When modelling with machine learning it's easy to just present your data to a model, while this has the odd chance of working more likely this will give you a very weak model.

The first step of the machine learning process is then to look at your data, and your chosen representation of the data.

Depending on your data, if it's sequential, real-continious or image based your data should be visualized to get a reference for the distribution of data. In particular for representations of continious or discreet variables visualizing ditributions can be hugely helpful to determining the style of normalization to apply. In short: look at your data.

After inspecting your data distribution(s) you should consider what standardization techniques to apply. In particular you need to think about if you need the covariance matrix of your data to be unchanged under the normalization. Mean centering doesn't change your covariance matrix, standardization of the variance does.

Also consider if your features are on the same scale. Your model might be in trouble if one feature is on the order $~10^0$ and a second is on the order $~10^3$.

It's likely that the first version of your chosen model, or even that the model type or representation might provide unsuitable for the problem at hand. A fundamental part of the process then is exploring representations, and model types that might be suitable.

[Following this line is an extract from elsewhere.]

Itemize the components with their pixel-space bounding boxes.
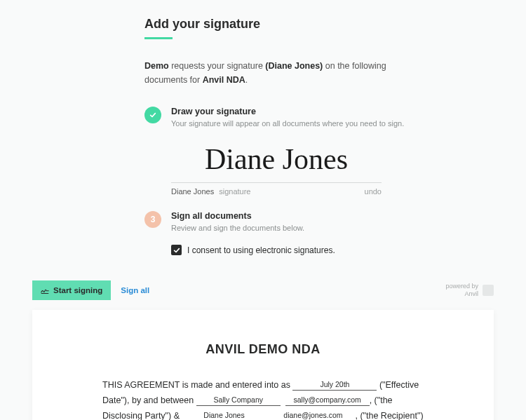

The `keras`

API and `scikit-learn`

off-the-shelf algorithms are fantastic for this purpose.

For a regression problem, supervised classification or unsupervised classification with a set of ground truth labels it is absolutely necessary to split your data in disjoint sets for training and testing prior to any processing. The processing variables should be established from the training set and applied to test and training. This is to estimate if your normalization is sane for "unseen" data.

For almost all interesting problems the computational cost of running a gridsearch to find the optimal configuration for the hyperparameters is not feasible, both because it is expensive, but the loss-surface might be glassy excepting one very narrow spike your grid doesn't hit. There are many sophisticated tools for the job, but for most cases the tool for the job has shown to be simple random search. Run N experiments with random hyperparameter configurations and pick the best performing on the validation set.

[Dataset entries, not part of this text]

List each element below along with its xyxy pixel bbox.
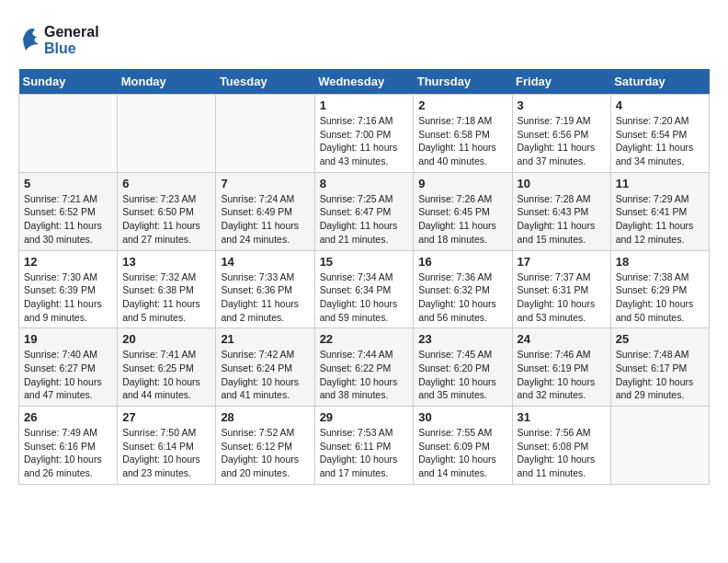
- calendar-cell: 18Sunrise: 7:38 AM Sunset: 6:29 PM Dayli…: [610, 250, 709, 328]
- calendar-cell: 6Sunrise: 7:23 AM Sunset: 6:50 PM Daylig…: [118, 172, 216, 250]
- header-wednesday: Wednesday: [314, 69, 414, 95]
- calendar-cell: 22Sunrise: 7:44 AM Sunset: 6:22 PM Dayli…: [314, 328, 414, 407]
- calendar-cell: 14Sunrise: 7:33 AM Sunset: 6:36 PM Dayli…: [216, 250, 314, 328]
- calendar-cell: 31Sunrise: 7:56 AM Sunset: 6:08 PM Dayli…: [512, 407, 610, 485]
- day-number: 27: [122, 410, 210, 424]
- calendar-cell: 10Sunrise: 7:28 AM Sunset: 6:43 PM Dayli…: [512, 172, 610, 250]
- calendar-cell: 13Sunrise: 7:32 AM Sunset: 6:38 PM Dayli…: [118, 250, 216, 328]
- day-number: 22: [320, 332, 409, 346]
- header-saturday: Saturday: [610, 69, 709, 95]
- day-number: 29: [320, 410, 409, 424]
- day-info: Sunrise: 7:24 AM Sunset: 6:49 PM Dayligh…: [221, 192, 309, 247]
- day-info: Sunrise: 7:49 AM Sunset: 6:16 PM Dayligh…: [24, 426, 112, 480]
- day-info: Sunrise: 7:30 AM Sunset: 6:39 PM Dayligh…: [24, 270, 112, 325]
- week-row-4: 19Sunrise: 7:40 AM Sunset: 6:27 PM Dayli…: [19, 328, 710, 407]
- calendar-cell: 26Sunrise: 7:49 AM Sunset: 6:16 PM Dayli…: [19, 407, 118, 485]
- day-info: Sunrise: 7:38 AM Sunset: 6:29 PM Dayligh…: [616, 270, 704, 325]
- day-number: 7: [221, 177, 309, 190]
- calendar-cell: [216, 95, 314, 173]
- day-info: Sunrise: 7:53 AM Sunset: 6:11 PM Dayligh…: [320, 426, 409, 480]
- calendar-cell: 17Sunrise: 7:37 AM Sunset: 6:31 PM Dayli…: [512, 250, 610, 328]
- day-number: 2: [418, 98, 506, 112]
- day-info: Sunrise: 7:52 AM Sunset: 6:12 PM Dayligh…: [221, 426, 309, 480]
- day-number: 10: [518, 177, 606, 190]
- day-info: Sunrise: 7:56 AM Sunset: 6:08 PM Dayligh…: [518, 426, 606, 480]
- day-number: 9: [418, 177, 506, 190]
- day-info: Sunrise: 7:32 AM Sunset: 6:38 PM Dayligh…: [122, 270, 210, 325]
- day-info: Sunrise: 7:42 AM Sunset: 6:24 PM Dayligh…: [221, 348, 309, 402]
- header-tuesday: Tuesday: [216, 69, 314, 95]
- week-row-5: 26Sunrise: 7:49 AM Sunset: 6:16 PM Dayli…: [19, 407, 710, 485]
- week-row-3: 12Sunrise: 7:30 AM Sunset: 6:39 PM Dayli…: [19, 250, 710, 328]
- day-info: Sunrise: 7:23 AM Sunset: 6:50 PM Dayligh…: [122, 192, 210, 247]
- logo-svg: GeneralBlue: [18, 18, 101, 60]
- calendar-cell: 19Sunrise: 7:40 AM Sunset: 6:27 PM Dayli…: [19, 328, 118, 407]
- day-info: Sunrise: 7:50 AM Sunset: 6:14 PM Dayligh…: [122, 426, 210, 480]
- day-info: Sunrise: 7:20 AM Sunset: 6:54 PM Dayligh…: [616, 114, 704, 168]
- day-info: Sunrise: 7:45 AM Sunset: 6:20 PM Dayligh…: [418, 348, 506, 402]
- day-info: Sunrise: 7:40 AM Sunset: 6:27 PM Dayligh…: [24, 348, 112, 402]
- calendar-cell: 16Sunrise: 7:36 AM Sunset: 6:32 PM Dayli…: [414, 250, 512, 328]
- logo: GeneralBlue: [18, 18, 101, 60]
- calendar-cell: 29Sunrise: 7:53 AM Sunset: 6:11 PM Dayli…: [314, 407, 414, 485]
- day-number: 6: [122, 177, 210, 190]
- week-row-2: 5Sunrise: 7:21 AM Sunset: 6:52 PM Daylig…: [19, 172, 710, 250]
- day-info: Sunrise: 7:55 AM Sunset: 6:09 PM Dayligh…: [418, 426, 506, 480]
- day-number: 23: [418, 332, 506, 346]
- calendar-cell: 8Sunrise: 7:25 AM Sunset: 6:47 PM Daylig…: [314, 172, 414, 250]
- calendar-cell: 25Sunrise: 7:48 AM Sunset: 6:17 PM Dayli…: [610, 328, 709, 407]
- day-number: 1: [320, 98, 409, 112]
- day-number: 14: [221, 255, 309, 269]
- header-sunday: Sunday: [19, 69, 118, 95]
- day-info: Sunrise: 7:18 AM Sunset: 6:58 PM Dayligh…: [418, 114, 506, 168]
- calendar-cell: 30Sunrise: 7:55 AM Sunset: 6:09 PM Dayli…: [414, 407, 512, 485]
- day-info: Sunrise: 7:33 AM Sunset: 6:36 PM Dayligh…: [221, 270, 309, 325]
- day-number: 17: [518, 255, 606, 269]
- svg-text:General: General: [44, 24, 99, 40]
- day-number: 20: [122, 332, 210, 346]
- day-info: Sunrise: 7:26 AM Sunset: 6:45 PM Dayligh…: [418, 192, 506, 247]
- calendar-cell: 3Sunrise: 7:19 AM Sunset: 6:56 PM Daylig…: [512, 95, 610, 173]
- day-number: 16: [418, 255, 506, 269]
- calendar-cell: 28Sunrise: 7:52 AM Sunset: 6:12 PM Dayli…: [216, 407, 314, 485]
- day-info: Sunrise: 7:25 AM Sunset: 6:47 PM Dayligh…: [320, 192, 409, 247]
- calendar-cell: 21Sunrise: 7:42 AM Sunset: 6:24 PM Dayli…: [216, 328, 314, 407]
- calendar-cell: 23Sunrise: 7:45 AM Sunset: 6:20 PM Dayli…: [414, 328, 512, 407]
- calendar-cell: 5Sunrise: 7:21 AM Sunset: 6:52 PM Daylig…: [19, 172, 118, 250]
- day-info: Sunrise: 7:19 AM Sunset: 6:56 PM Dayligh…: [518, 114, 606, 168]
- day-number: 28: [221, 410, 309, 424]
- day-info: Sunrise: 7:48 AM Sunset: 6:17 PM Dayligh…: [616, 348, 704, 402]
- day-number: 18: [616, 255, 704, 269]
- day-number: 25: [616, 332, 704, 346]
- calendar-cell: 7Sunrise: 7:24 AM Sunset: 6:49 PM Daylig…: [216, 172, 314, 250]
- day-number: 31: [518, 410, 606, 424]
- svg-text:Blue: Blue: [44, 40, 76, 56]
- calendar-cell: 2Sunrise: 7:18 AM Sunset: 6:58 PM Daylig…: [414, 95, 512, 173]
- header-friday: Friday: [512, 69, 610, 95]
- day-number: 21: [221, 332, 309, 346]
- header-monday: Monday: [118, 69, 216, 95]
- calendar-cell: [19, 95, 118, 173]
- day-number: 24: [518, 332, 606, 346]
- calendar-cell: [610, 407, 709, 485]
- day-info: Sunrise: 7:46 AM Sunset: 6:19 PM Dayligh…: [518, 348, 606, 402]
- calendar-cell: 9Sunrise: 7:26 AM Sunset: 6:45 PM Daylig…: [414, 172, 512, 250]
- day-info: Sunrise: 7:16 AM Sunset: 7:00 PM Dayligh…: [320, 114, 409, 168]
- day-number: 3: [518, 98, 606, 112]
- day-info: Sunrise: 7:37 AM Sunset: 6:31 PM Dayligh…: [518, 270, 606, 325]
- day-info: Sunrise: 7:28 AM Sunset: 6:43 PM Dayligh…: [518, 192, 606, 247]
- header-row: SundayMondayTuesdayWednesdayThursdayFrid…: [19, 69, 710, 95]
- page-header: GeneralBlue: [18, 18, 710, 60]
- day-number: 8: [320, 177, 409, 190]
- day-info: Sunrise: 7:29 AM Sunset: 6:41 PM Dayligh…: [616, 192, 704, 247]
- calendar-cell: 24Sunrise: 7:46 AM Sunset: 6:19 PM Dayli…: [512, 328, 610, 407]
- day-number: 26: [24, 410, 112, 424]
- day-info: Sunrise: 7:34 AM Sunset: 6:34 PM Dayligh…: [320, 270, 409, 325]
- day-number: 13: [122, 255, 210, 269]
- calendar-cell: 1Sunrise: 7:16 AM Sunset: 7:00 PM Daylig…: [314, 95, 414, 173]
- calendar-cell: 27Sunrise: 7:50 AM Sunset: 6:14 PM Dayli…: [118, 407, 216, 485]
- day-number: 19: [24, 332, 112, 346]
- calendar-cell: 12Sunrise: 7:30 AM Sunset: 6:39 PM Dayli…: [19, 250, 118, 328]
- day-info: Sunrise: 7:44 AM Sunset: 6:22 PM Dayligh…: [320, 348, 409, 402]
- calendar-cell: 20Sunrise: 7:41 AM Sunset: 6:25 PM Dayli…: [118, 328, 216, 407]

For estimating your models performance the tool depends on your application. For regression the $R^2$ coefficient (explained variance) is commonly used, and for linear regression models you usually want an estimate of coefficient significance (`scipy statsmodels`

is a python package good for this). For estimating significance and impact you should have a clear image of the degree of multi-colinearity in your data (does your design matrix have full rank?). For non-linear models of 1d vectors (not sequence or image models) estimating feature importance (the impact of removing one feature on model performance). For image data and convolutional nets visualizing the max activation of the filters is a good way to estimate what your model is doing.

For classification there usually is a tradeoff between number of true and false positives. The f1-score (or depending on your model you might favor precision over recall or vice versa which would need an adjusted f-score) is a good single number-measure. Plotting the ROC (reciever-operator characteristic) curve and estimating it's area under the curve (analogous to accuracy). These curves are plotted per-class basis, and then you can average over them to produce an aggregate performance.

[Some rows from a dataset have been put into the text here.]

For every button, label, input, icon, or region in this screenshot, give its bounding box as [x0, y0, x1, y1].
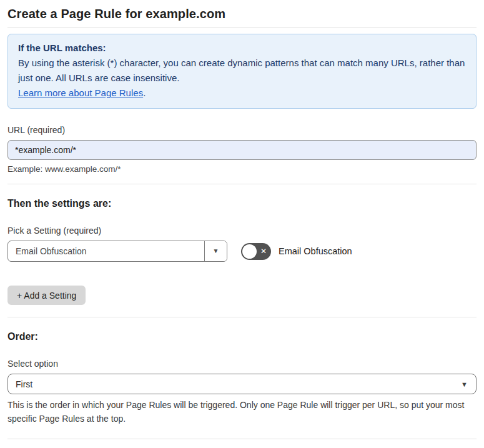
page-title: Create a Page Rule for example.com: [7, 0, 477, 21]
url-matches-info-box: If the URL matches: By using the asteris…: [7, 34, 477, 109]
setting-dropdown-value: Email Obfuscation: [8, 241, 204, 261]
order-section-heading: Order:: [7, 331, 477, 342]
setting-row: Email Obfuscation ▼ ✕ Email Obfuscation: [7, 241, 477, 262]
info-box-heading: If the URL matches:: [18, 41, 466, 56]
url-field-label: URL (required): [7, 125, 477, 135]
setting-dropdown-caret-button[interactable]: ▼: [204, 241, 227, 261]
select-caret-icon: ▼: [461, 381, 468, 387]
email-obfuscation-toggle-group: ✕ Email Obfuscation: [241, 243, 352, 260]
info-box-body: By using the asterisk (*) character, you…: [18, 56, 466, 86]
settings-section-heading: Then the settings are:: [7, 198, 477, 209]
url-input[interactable]: [7, 140, 477, 160]
section-divider: [7, 184, 477, 184]
section-divider: [7, 317, 477, 317]
link-suffix: .: [143, 87, 146, 98]
email-obfuscation-toggle[interactable]: ✕: [241, 243, 271, 260]
info-box-link-line: Learn more about Page Rules.: [18, 86, 466, 101]
learn-more-link[interactable]: Learn more about Page Rules: [18, 87, 143, 98]
order-help-text: This is the order in which your Page Rul…: [7, 398, 477, 426]
footer-divider: [7, 439, 477, 439]
setting-dropdown[interactable]: Email Obfuscation ▼: [7, 241, 227, 262]
chevron-down-icon: ▼: [213, 248, 219, 254]
url-example-text: Example: www.example.com/*: [7, 164, 477, 174]
toggle-off-x-icon: ✕: [260, 247, 267, 255]
create-page-rule-panel: Create a Page Rule for example.com If th…: [0, 0, 484, 448]
toggle-knob: [242, 244, 257, 259]
select-option-label: Select option: [7, 359, 477, 369]
add-setting-button[interactable]: + Add a Setting: [7, 286, 86, 305]
title-divider: [7, 27, 477, 28]
order-select[interactable]: First ▼: [7, 374, 477, 394]
order-select-value: First: [16, 379, 32, 389]
pick-setting-label: Pick a Setting (required): [7, 226, 477, 236]
toggle-label: Email Obfuscation: [279, 246, 352, 256]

You should also use some statsitical measure for model validation. k-fold cross validation is recommended for most cases.

In essence: what the goal of all this is to be able to estimate the generalization performance. The training set is used to estimate the optimal parameters and hyperparameters as well as the distribution of performance under these. For each hyperparameter search you use the test set to make a final estimation of your generalization performance, going back and adjusting parameters based on test performance strongly reduces your certainty of generalization and is strongly discouraged.